In the letter, Hoover explained why she chose to kill Zachary, writing, “He’s better off with his momma in heaven where I can take care of him and be at peace.” She considered him a “beautiful soul” who was a “struggle to deal with” because of behavioral issues.
Hoover considered killing the other three children to “spare pain to them.”
“I owe you an explanation,” Hoover wrote to her mother, Kristi Abbas. “I’ve done something that I’m so sorry for and so ashamed of, and it has cost me my family and future.”
Hoover explained she embezzled money from her employer, Southridge Healthcare. She estimated that she stole at least $80,000 or more in the four years she worked at the company as an accounts receivable specialist. Hooever insisted her husband had no idea about her activities because she “always paid the bills and managed the account.”

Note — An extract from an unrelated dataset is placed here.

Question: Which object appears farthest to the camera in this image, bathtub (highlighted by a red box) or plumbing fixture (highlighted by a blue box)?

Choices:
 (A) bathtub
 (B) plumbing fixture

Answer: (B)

According to the Leader, she learned about an audit in late September, which led her to believe she would be caught and forced to spend time in prison. She then met a lawyer and learned she could face 10 to 15 years in prison.
Hoover believed that without her, Rob would not be able to care for the children.
“Rob can’t take care of the kids alone, let alone provide for them,” she wrote in the letter. “They’d lose the house and have nothing.”
Friends and family do not understand how Hoover came to this conclusion, as they all believed Rob was a caring and loving father.
“He cared a lot about kids,” Rob’s father Bob Hoover told the Leader. “You aren’t the most well-compensated person in the world in that type of job, but he loved it. He loved the kids, and he loved what he did.”
Last year, one of his high school friends, Emily Mitchell, wrote on Facebook about how Rob Hoover helped her with her son who had behavioral issues.
“That was just who he was,” Mitchell wrote. “Saw someone struggling and if he could help them, he’d try. Considering we were never close, that small gesture speaks volumes about his character.”
Hoover believed her surviving kids “will be in pain” if her parents did not follow the directions she laid out in the letter. She also told her parents not to tell her children what she did.
According to the Leader, Hoover also wrote three separate notes to her surviving children, telling them to “remember you are loved… and perfect in every way.”
“When you look at a 7-year-old being shot four times, it tears your heart out, because it’s so cold,” Bob Hoover told the Leader. “It’s so cold, so calculated. Just because you didn’t think they made enough money or could take care of kids, or because he had a little behavioral problem, that’s why you have to do that. I can’t fathom it. You don’t sleep.”